Para que o uso medicinal de drogas ilícitas ocorra, é necessário que seja desvinculado do uso recreativo. No Canadá foram realizadas pesquisas com a planta da cannabis e se constatou que alguns dos efeitos benéficos aqui relatados eram oriundos do cannabinal, substância sem efeitos alucinógenos e que poderia ser consumida por meio de gotas ou comprimidos, afastando-se, assim a tentativa de desvirtuamento do consumo medicinal, o que se afigura mais compatível com o objetivo almejado.
Como base nos argumentos lançados, conclui-se que a descriminalização poderia gerar problemas muito mais sérios, como uma epidemia de consumo de drogas, parecendo mais correto aliar-se políticas educativas de prevenção e tratamento, com medidas de redução da oferta de drogas. Não é necessário descriminalizar qualquer conduta para que a prevenção e o tratamento sejam aperfeiçoados, enquanto, paralelamente, são realizadas ações de repressão ao tráfico, afinal, quanto menos droga houver, melhor para a qualidade de vida de todos.
Notas
[1]O álcool e o tabaco são substâncias que se enquadram nesta categoria, entretanto, são substâncias que estão arraigadas na cultura mundial e tentar retirá-las com a edição de uma lei geraria uma norma em descompasso com a vontade de uma grande parcela da população, o que certamente criaria um clima de descontentamento e desrespeito à legislação. Já existem várias normas que tratam do assunto, como, por exemplo, a que restringe a propaganda dessas substâncias; as que proíbem a compra por menores de 18 anos; as que proíbem o consumo de álcool e a condução de veículos; as que restringem o consumo de tabaco em determinados locais fechados, etc. Para a criação de normas ainda mais restritivas, seria necessário adotar, anteriormente, campanhas de caráter educativo que colocassem a população a favor dessas medidas.
[2]No Brasil o número de pessoas que já provou maconha é de 8,8% da população adulta (15 a 64 anos), enquanto o número de provadores de tabaco e álcool é de 44,0% e 74,6%, respectivamente (SENAD, 2005).
[3]Os problemas gerados pelos usuários de entorpecentes não são exclusivamente de ordem legal.
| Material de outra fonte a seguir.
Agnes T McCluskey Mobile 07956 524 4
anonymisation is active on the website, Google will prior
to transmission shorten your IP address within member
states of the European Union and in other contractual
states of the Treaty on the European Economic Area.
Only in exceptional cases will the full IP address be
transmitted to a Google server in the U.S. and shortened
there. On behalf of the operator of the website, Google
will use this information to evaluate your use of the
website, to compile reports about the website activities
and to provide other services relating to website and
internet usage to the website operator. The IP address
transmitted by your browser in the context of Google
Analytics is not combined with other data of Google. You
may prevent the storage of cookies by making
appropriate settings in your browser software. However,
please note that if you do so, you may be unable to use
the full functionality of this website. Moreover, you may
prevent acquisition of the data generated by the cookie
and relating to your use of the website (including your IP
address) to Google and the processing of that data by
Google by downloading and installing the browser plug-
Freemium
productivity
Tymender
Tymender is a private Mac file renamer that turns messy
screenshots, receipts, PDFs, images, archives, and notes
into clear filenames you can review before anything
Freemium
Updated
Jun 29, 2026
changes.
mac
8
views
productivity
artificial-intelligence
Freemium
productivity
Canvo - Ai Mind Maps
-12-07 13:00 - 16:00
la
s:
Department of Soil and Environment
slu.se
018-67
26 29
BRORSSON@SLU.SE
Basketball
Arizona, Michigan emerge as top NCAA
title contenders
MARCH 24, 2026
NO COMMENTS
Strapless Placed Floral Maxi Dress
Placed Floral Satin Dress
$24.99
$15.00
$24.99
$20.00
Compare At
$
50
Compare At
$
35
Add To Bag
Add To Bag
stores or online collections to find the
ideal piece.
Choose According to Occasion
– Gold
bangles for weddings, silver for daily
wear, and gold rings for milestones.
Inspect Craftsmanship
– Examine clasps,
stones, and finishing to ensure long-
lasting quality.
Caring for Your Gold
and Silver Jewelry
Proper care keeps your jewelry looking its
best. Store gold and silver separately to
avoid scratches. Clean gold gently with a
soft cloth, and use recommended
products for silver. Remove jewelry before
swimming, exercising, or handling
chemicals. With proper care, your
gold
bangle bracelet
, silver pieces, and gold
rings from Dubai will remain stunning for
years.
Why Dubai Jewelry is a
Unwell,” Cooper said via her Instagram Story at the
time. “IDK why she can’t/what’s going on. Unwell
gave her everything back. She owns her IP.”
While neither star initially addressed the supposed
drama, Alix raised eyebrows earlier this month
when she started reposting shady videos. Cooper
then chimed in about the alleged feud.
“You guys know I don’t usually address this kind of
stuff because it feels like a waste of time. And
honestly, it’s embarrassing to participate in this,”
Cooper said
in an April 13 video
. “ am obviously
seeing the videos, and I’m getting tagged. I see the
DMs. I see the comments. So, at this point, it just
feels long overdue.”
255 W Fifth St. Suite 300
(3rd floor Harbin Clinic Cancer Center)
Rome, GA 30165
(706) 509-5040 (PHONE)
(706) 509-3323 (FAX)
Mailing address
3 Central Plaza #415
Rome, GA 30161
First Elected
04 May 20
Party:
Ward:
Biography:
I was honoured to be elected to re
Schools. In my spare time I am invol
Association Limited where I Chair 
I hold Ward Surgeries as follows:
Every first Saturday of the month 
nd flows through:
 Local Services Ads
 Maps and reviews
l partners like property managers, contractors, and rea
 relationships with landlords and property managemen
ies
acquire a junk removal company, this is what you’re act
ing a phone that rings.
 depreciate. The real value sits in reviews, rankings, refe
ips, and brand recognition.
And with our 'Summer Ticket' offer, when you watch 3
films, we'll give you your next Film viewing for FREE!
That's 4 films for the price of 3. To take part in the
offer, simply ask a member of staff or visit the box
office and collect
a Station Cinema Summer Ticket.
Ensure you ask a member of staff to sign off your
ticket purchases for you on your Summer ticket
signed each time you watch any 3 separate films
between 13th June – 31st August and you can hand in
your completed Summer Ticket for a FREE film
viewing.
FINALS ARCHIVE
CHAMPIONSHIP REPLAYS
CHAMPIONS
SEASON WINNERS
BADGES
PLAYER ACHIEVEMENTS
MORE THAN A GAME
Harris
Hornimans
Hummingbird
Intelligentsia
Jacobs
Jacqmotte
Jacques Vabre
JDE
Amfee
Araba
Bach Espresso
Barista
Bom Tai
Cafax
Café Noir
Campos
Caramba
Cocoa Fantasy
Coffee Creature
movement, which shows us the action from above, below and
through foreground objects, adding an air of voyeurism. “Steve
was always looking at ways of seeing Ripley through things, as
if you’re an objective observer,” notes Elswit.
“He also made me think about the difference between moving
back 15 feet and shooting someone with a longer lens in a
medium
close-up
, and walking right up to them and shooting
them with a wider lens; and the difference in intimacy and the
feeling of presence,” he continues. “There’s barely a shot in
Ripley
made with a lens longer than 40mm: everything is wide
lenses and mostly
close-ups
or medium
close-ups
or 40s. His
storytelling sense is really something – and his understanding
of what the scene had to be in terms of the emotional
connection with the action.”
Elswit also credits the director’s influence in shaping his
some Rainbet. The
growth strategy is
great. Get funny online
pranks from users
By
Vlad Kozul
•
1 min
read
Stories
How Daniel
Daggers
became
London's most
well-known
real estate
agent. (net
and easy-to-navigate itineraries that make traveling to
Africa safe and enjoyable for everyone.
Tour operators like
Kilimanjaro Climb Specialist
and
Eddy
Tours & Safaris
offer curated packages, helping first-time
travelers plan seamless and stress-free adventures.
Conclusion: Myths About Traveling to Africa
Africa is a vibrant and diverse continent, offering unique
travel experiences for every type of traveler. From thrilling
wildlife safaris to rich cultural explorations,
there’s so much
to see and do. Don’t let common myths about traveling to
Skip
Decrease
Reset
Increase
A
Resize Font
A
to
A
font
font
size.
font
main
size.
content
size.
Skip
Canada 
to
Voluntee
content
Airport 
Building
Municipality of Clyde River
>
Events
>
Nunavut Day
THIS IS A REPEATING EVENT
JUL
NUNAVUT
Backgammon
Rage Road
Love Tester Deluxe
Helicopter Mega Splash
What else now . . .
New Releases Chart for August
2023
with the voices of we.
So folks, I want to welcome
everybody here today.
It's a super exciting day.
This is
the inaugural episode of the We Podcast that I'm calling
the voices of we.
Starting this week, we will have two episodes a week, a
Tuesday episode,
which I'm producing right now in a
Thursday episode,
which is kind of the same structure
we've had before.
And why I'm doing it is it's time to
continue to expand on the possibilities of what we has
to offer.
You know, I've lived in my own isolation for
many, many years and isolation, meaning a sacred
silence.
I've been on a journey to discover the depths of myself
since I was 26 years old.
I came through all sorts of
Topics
Quem já teve um amigo ou parente envolvido com drogas sabe que a pessoa tem problemas de saúde, gera muitas brigas familiares, se envolve em agressões (como autor e vítima), subtrai bens dentro de casa, pratica crimes contra o patrimônio, se envolve em acidentes de trânsito e até mesmo em crimes sexuais e homicídios.
[4]Pesquisa do Instituto Datafolha, apurou que 76% da população quer a proibição das drogas (Jornal Folha de SP, 28.02.2010).
[5] Degenhardt, L., Hall, W., & Lynskey, M. (2003). Exploring the association between cannabis use and depression. Addiction 98, 1493-1504.